Although, comparing to the previously mentioned approaches, using dictionary-based mutation requires a priori knowledge about the format of the input, it is easy to implement and still very powerful.

We conducted extra experiments on pngfix and sqlite to see how well Cerebro can compliment orthogonal techniques.

The experiments also last for 24 hours and are repeated 10 times to mitigate the effects of randomness.

On the left hand side are the results without dictionary-based mutation.

On the right hand side are the results with dictionary-based mutation.

Edge coverage on pngfix w/o dictionary

Edge coverage on pngfix w dictionary

Edge coverage on sqlite w/o dictionary

Edge coverage on sqlite w dictionary

From the results, we can see that dictionary-based mutation can help to increase the coverage of all three fuzzers.

In particular, AFLFast seems to benefit less from applying dictionary than the other two.

For example, AFLFast can achieve better coverage on pngfix than AFL when not using dictionary, but when supplied with dictionary-based mutation, AFLFast covers less code.

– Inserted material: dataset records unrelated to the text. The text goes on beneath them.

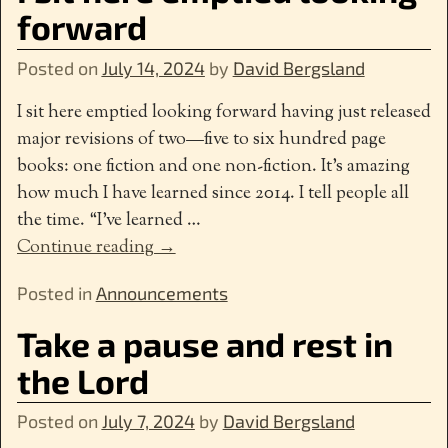
forward
Posted on
July 14, 2024
by
David Bergsland
I sit here emptied looking forward having just released
major revisions of two—five to six hundred page
books: one fiction and one non-fiction. It’s amazing
how much I have learned since 2014. I tell people all
the time. “I’ve learned
…
Continue reading →
Posted in
Announcements
Take a pause and rest in
the Lord
Posted on
July 7, 2024
by
David Bergsland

Another example is that on sqlite, AFLFast has a clear advantage of converging faster than the other two fuzzers in the first few hours when not using dictionary.

However, this advantage becomes much less significant when dictionary is used.

This is because AFLFast's seed prioritization and power scheduling algorithms favor the seeds covering rare (less frequently executed) edges and with dictionary, the rarity of the edges are disturbed (the frequency of executing certain edges are boosted by the passing those constraints).

On the contrary, the seed prioritization and power scheduling algorithms in Cerebro does not suffer from this issue and Cerebro can still take the lead in coverage when dictionary is used.

This shows that Cerebro can complement the constraint penetration techniques well.